The data:

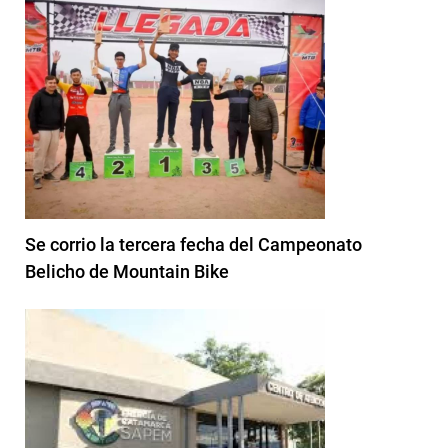
Se corrio la tercera fecha del Campeonato
Belicho de Mountain Bike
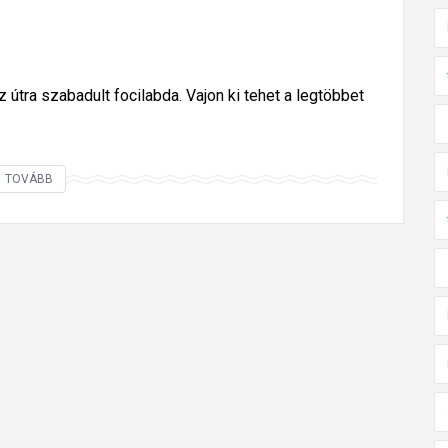
 útra szabadult focilabda. Vajon ki tehet a legtöbbet
A
TOVÁBB
m
i
k
o
r
a
z
ú
t
m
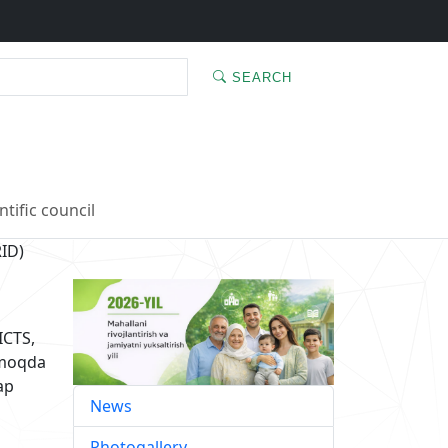
SEARCH
ntific council
ID)
ICTS,
ilmoqda
ар
News
Photogallery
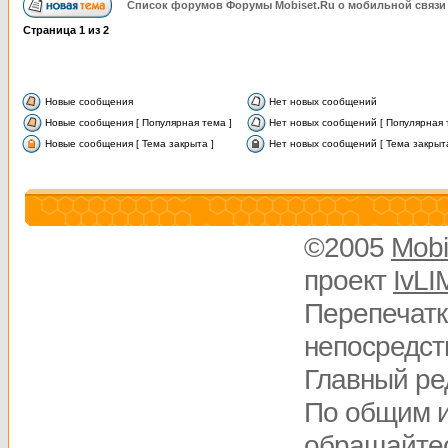
Список форумов Форумы Mobiset.Ru о мобильной связи
Страница
1
из
2
Новые сообщения
Нет новых сообщений
Новые сообщения [ Популярная тема ]
Нет новых сообщений [ Популярная 
Новые сообщения [ Тема закрыта ]
Нет новых сообщений [ Тема закрыта
©2005
Mobi
проект
IvLI
Перепечатк
непосредств
Главный ре
По общим 
обращайте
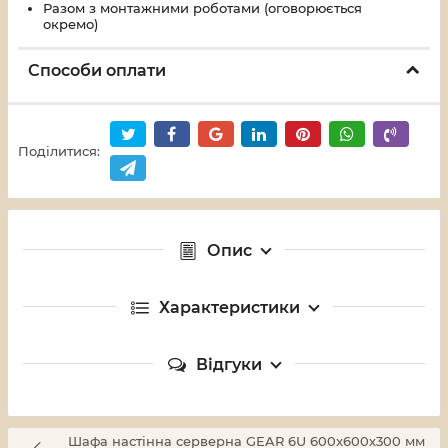
Разом з монтажними роботами (оговорюється
окремо)
Способи оплати
Поділитися:
Опис
Характеристики
Відгуки
Шафа настінна серверна GEAR 6U 600x600х300 мм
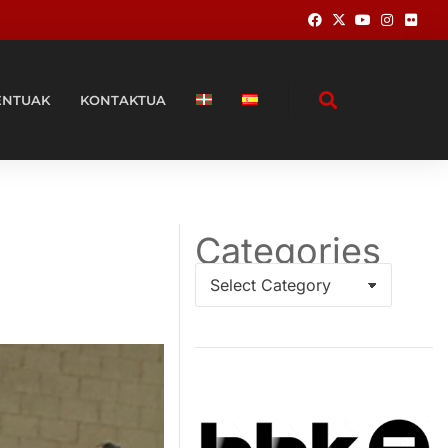
ENTUAK
KONTAKTUA
Categories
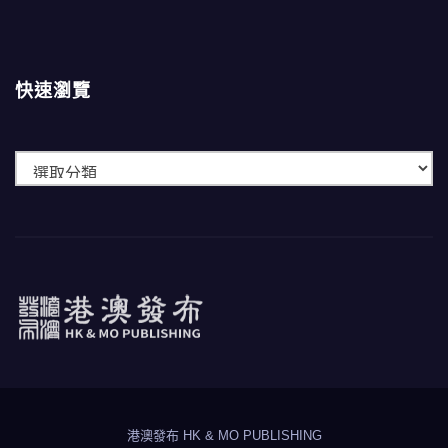
快速瀏覽
快
速
瀏
覽
港澳發布
HK & MO PUBLISHING
港澳發布 HK & MO PUBLISHING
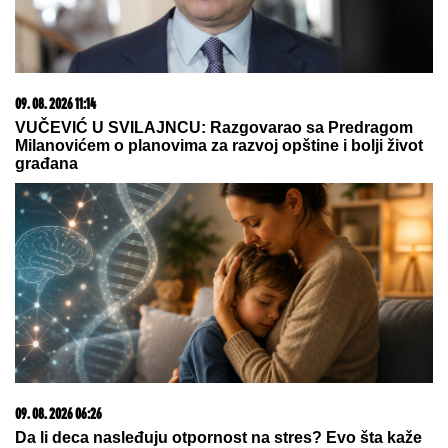
"KAD SAM SE OŽENIO IMAO SAM LJUBAVNICU,
IMAM JE I DANAS"
Pevač oženio koleginicu pa
javno priznao da je vara na svakom koraku: "Skoro
svi na estradi imaju paralelne veze"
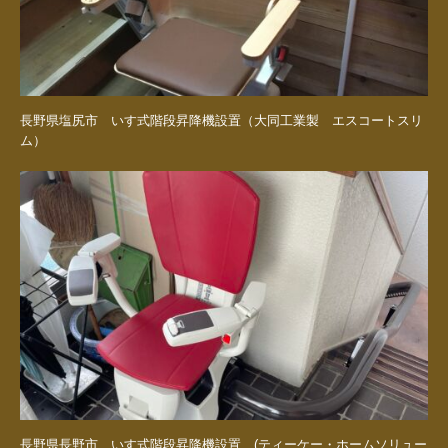
長野県塩尻市 いす式階段昇降機設置（大同工業製 エスコートスリ
ム）
長野県長野市 いす式階段昇降機設置 (ティーケー・ホームソリュー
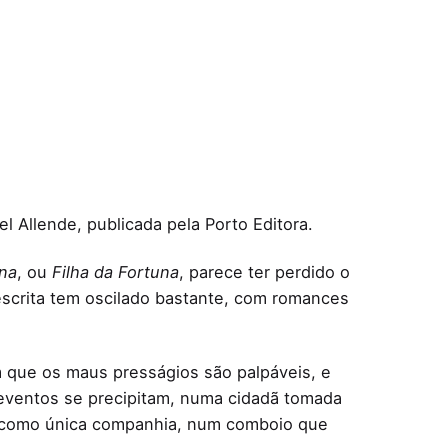
l Allende, publicada pela Porto Editora.
na
, ou
Filha da Fortuna
, parece ter perdido o
escrita tem oscilado bastante, com romances
 que os maus presságios são palpáveis, e
 eventos se precipitam, numa cidadã tomada
ino como única companhia, num comboio que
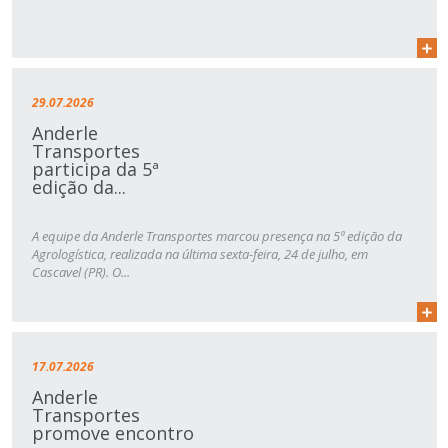
29.07.2026
Anderle
Transportes
participa da 5ª
edição da...
A equipe da Anderle Transportes marcou presença na 5ª edição da
Agrologística, realizada na última sexta-feira, 24 de julho, em
Cascavel (PR). O...
17.07.2026
Anderle
Transportes
promove encontro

Instructions to follow: Render all entries verbatim, excluding any pictures they hold.

Written answer:
Se corrio la tercera fecha del Campeonato
Belicho de Mountain Bike
 útra szabadult focilabda. Vajon ki tehet a legtöbbet
A
TOVÁBB
m
i
k
o
r
a
z
ú
t
m
SEARCH
ntific council
ID)
ICTS,
ilmoqda
ар
News
Photogallery
Список форумов Форумы Mobiset.Ru о мобильной связи
Страница
1
из
2
Новые сообщения
Нет новых сообщений
Новые сообщения [ Популярная тема ]
Нет новых сообщений [ Популярная 
Новые сообщения [ Тема закрыта ]
Нет новых сообщений [ Тема закрыта
©2005
Mobi
проект
IvLI
Перепечатк
непосредств
Главный ре
По общим 
обращайте
Разом з монтажними роботами (оговорюється
окремо)
Способи оплати
Поділитися:
Опис
Характеристики
Відгуки
Шафа настінна серверна GEAR 6U 600x600х300 мм
ENTUAK
KONTAKTUA
Categories
快速瀏覽
快
速
瀏
覽
港澳發布
HK & MO PUBLISHING
港澳發布 HK & MO PUBLISHING
"KAD SAM SE OŽENIO IMAO SAM LJUBAVNICU,
IMAM JE I DANAS"
Pevač oženio koleginicu pa
javno priznao da je vara na svakom koraku: "Skoro
svi na estradi imaju paralelne veze"
長野県塩尻市 いす式階段昇降機設置（大同工業製 エスコートスリ
ム）
長野県長野市 いす式階段昇降機設置 (ティーケー・ホームソリュー
l Allende, publicada pela Porto Editora.
na
, ou
Filha da Fortuna
, parece ter perdido o
escrita tem oscilado bastante, com romances
 que os maus presságios são palpáveis, e
 eventos se precipitam, numa cidadã tomada
ino como única companhia, num comboio que
29.07.2026
Anderle
Transportes
participa da 5ª
edição da...
A equipe da Anderle Transportes marcou presença na 5ª edição da
Agrologística, realizada na última sexta-feira, 24 de julho, em
Cascavel (PR). O...
17.07.2026
Anderle
Transportes
promove encontro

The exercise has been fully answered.